▸ Exercise directions
The answer must be an exact copy of the lines from the one with "央动员和调配全国有关的力量，包括精神意志" through the final line below, with no pictures and nothing else.

▸ Records shown
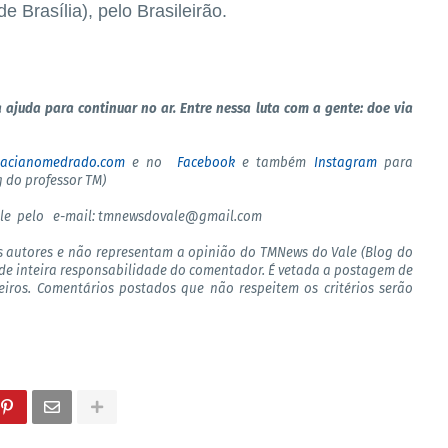
e Brasília), pelo Brasileirão.
 ajuda para continuar no ar. Entre nessa luta com a gente: doe via
tacianomedrado.com
e no
Facebook
e também
Instagram
para
 do professor TM)
le pelo
e-mail: tmnewsdovale@gmail.com
s autores e não representam a opinião do TMNews do Vale (Blog do
de inteira responsabilidade do comentador. É vetada a postagem de
ceiros. Comentários postados que não respeitem os critérios serão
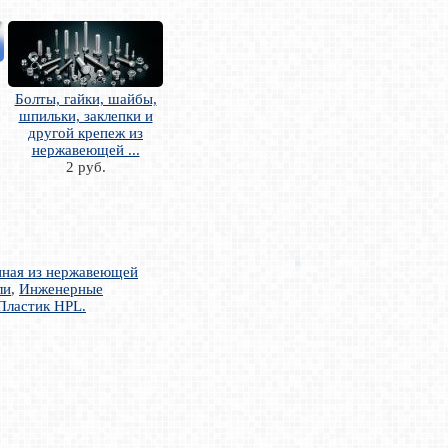
Болты, гайки, шайбы,
шпильки, заклепки и
другой крепеж из
нержавеющей ...
2 руб.
нная из нержавеющей
ли
,
Инженерные
Пластик HPL.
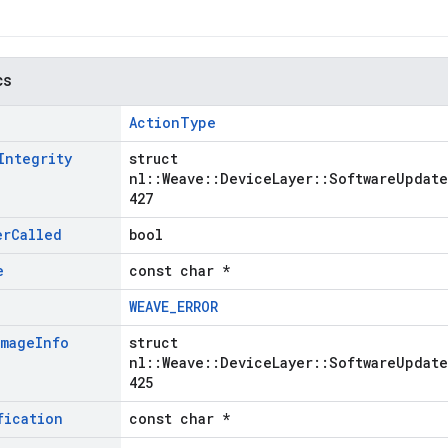
cs
ActionType
Integrity
struct
nl::Weave::DeviceLayer::SoftwareUpdate
427
er
Called
bool
e
const char *
WEAVE_ERROR
Image
Info
struct
nl::Weave::DeviceLayer::SoftwareUpdate
425
fication
const char *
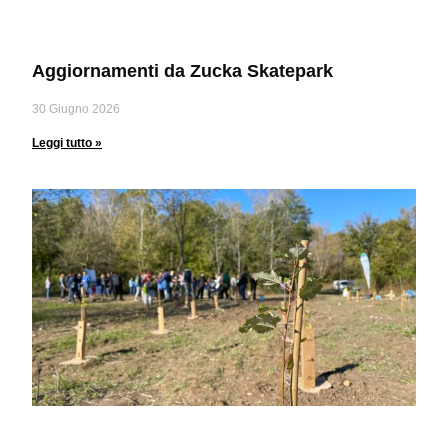
Aggiornamenti da Zucka Skatepark
30 Giugno 2026
Leggi tutto »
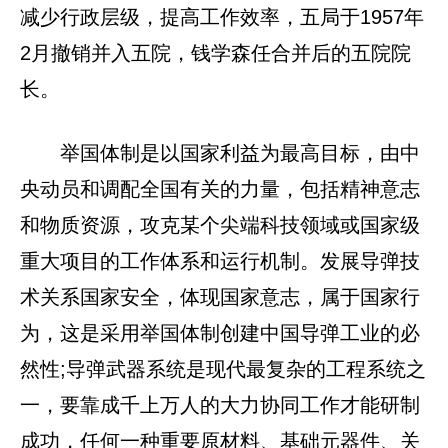
减少行政层级，提高工作效率，五局于1957年
2月撤销并入五院，钱学森任合并后的五院院
长。
举国体制是以国家利益为最高目标，由中
央动员和调配全国有关的力量，包括精神意志
和物质资源，攻克某个尖端科技领域或国家级
重大项目的工作体系和运行机制。发展导弹技
术关系国家安全，体现国家意志，属于国家行
为，这是采用举国体制创建中国导弹工业的必
然性;导弹武器系统是现代最复杂的工程系统之
一，要靠成千上万人的大力协同工作才能研制
成功，任何一种重要原材料、基础元器件、关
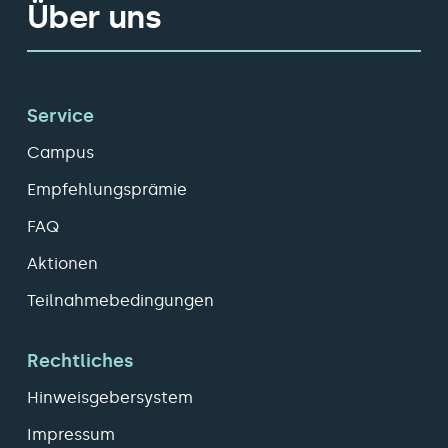
Über uns
Service
Campus
Empfehlungsprämie
FAQ
Aktionen
Teilnahmebedingungen
Rechtliches
Hinweisgebersystem
Impressum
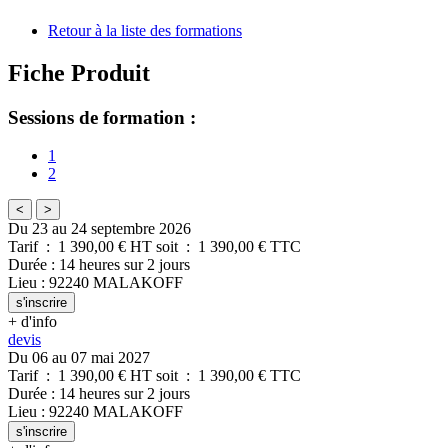
Retour à la liste des formations
Fiche Produit
Sessions de formation :
1
2
<
>
Du 23 au 24 septembre 2026
Tarif
:
1 390,00
€ HT
soit
:
1 390,00
€ TTC
Durée
:
14 heures
sur
2 jours
Lieu
:
92240
MALAKOFF
s'inscrire
+ d'info
devis
Du 06 au 07 mai 2027
Tarif
:
1 390,00
€ HT
soit
:
1 390,00
€ TTC
Durée
:
14 heures
sur
2 jours
Lieu
:
92240
MALAKOFF
s'inscrire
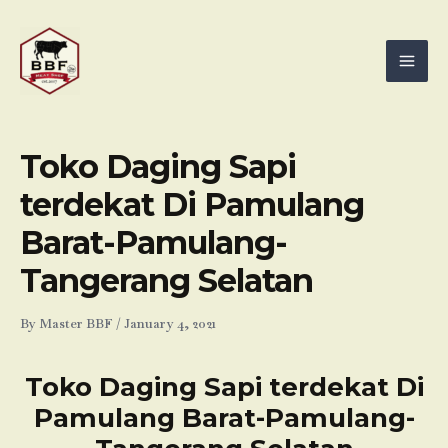
Skip
Mai
to
Men
content
Toko Daging Sapi
terdekat Di Pamulang
Barat-Pamulang-
Tangerang Selatan
By
Master BBF
/
January 4, 2021
Toko Daging Sapi terdekat Di
Pamulang Barat-Pamulang-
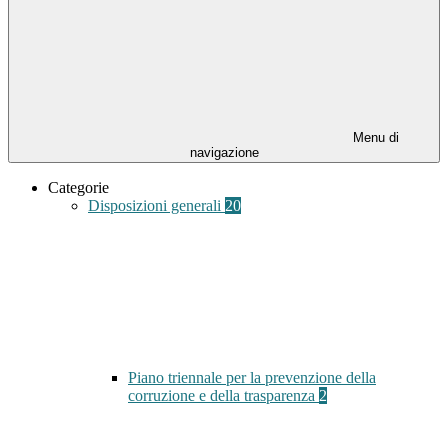
Menu di
navigazione
Categorie
Disposizioni generali
20
Piano triennale per la prevenzione della
corruzione e della trasparenza
2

▸ Your response
央动员和调配全国有关的力量，包括精神意志
和物质资源，攻克某个尖端科技领域或国家级
重大项目的工作体系和运行机制。发展导弹技
术关系国家安全，体现国家意志，属于国家行
为，这是采用举国体制创建中国导弹工业的必
然性;导弹武器系统是现代最复杂的工程系统之
一，要靠成千上万人的大力协同工作才能研制
成功，任何一种重要原材料、基础元器件、关
Über uns
Service
Campus
Empfehlungsprämie
FAQ
Aktionen
Teilnahmebedingungen
Rechtliches
Hinweisgebersystem
Impressum
Retour à la liste des formations
Fiche Produit
Sessions de formation :
1
2
<
>
Du 23 au 24 septembre 2026
Tarif
:
1 390,00
€ HT
soit
:
1 390,00
€ TTC
Durée
:
14 heures
sur
2 jours
Lieu
:
92240
MALAKOFF
s'inscrire
+ d'info
devis
Du 06 au 07 mai 2027
Tarif
:
1 390,00
€ HT
soit
:
1 390,00
€ TTC
Durée
:
14 heures
sur
2 jours
Lieu
:
92240
MALAKOFF
s'inscrire
Skip
Mai
to
Men
content
Toko Daging Sapi
terdekat Di Pamulang
Barat-Pamulang-
Tangerang Selatan
By
Master BBF
/
January 4, 2021
Toko Daging Sapi terdekat Di
Pamulang Barat-Pamulang-
Menu di
navigazione
Categorie
Disposizioni generali
20
Piano triennale per la prevenzione della
corruzione e della trasparenza
2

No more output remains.